**Directions:**
Every picture should be left out, but the lines below must be repeated exactly.

Segment Start: Listed records

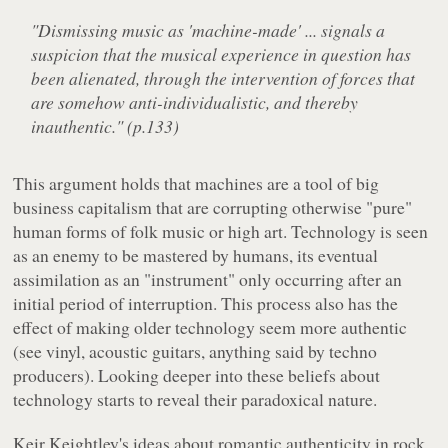
"Dismissing music as 'machine-made' ... signals a
suspicion that the musical experience in question has
been alienated, through the intervention of forces that
are somehow anti-individualistic, and thereby
inauthentic." (p.133)
This argument holds that machines are a tool of big
business capitalism that are corrupting otherwise "pure"
human forms of folk music or high art. Technology is seen
as an enemy to be mastered by humans, its eventual
assimilation as an "instrument" only occurring after an
initial period of interruption. This process also has the
effect of making older technology seem more authentic
(see vinyl, acoustic guitars, anything said by techno
producers). Looking deeper into these beliefs about
technology starts to reveal their paradoxical nature.
Keir Keightley's ideas about romantic authenticity in rock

Segment End: Listed records

**Written reply:**
"Dismissing music as 'machine-made' ... signals a
suspicion that the musical experience in question has
been alienated, through the intervention of forces that
are somehow anti-individualistic, and thereby
inauthentic." (p.133)
This argument holds that machines are a tool of big
business capitalism that are corrupting otherwise "pure"
human forms of folk music or high art. Technology is seen
as an enemy to be mastered by humans, its eventual
assimilation as an "instrument" only occurring after an
initial period of interruption. This process also has the
effect of making older technology seem more authentic
(see vinyl, acoustic guitars, anything said by techno
producers). Looking deeper into these beliefs about
technology starts to reveal their paradoxical nature.
Keir Keightley's ideas about romantic authenticity in rock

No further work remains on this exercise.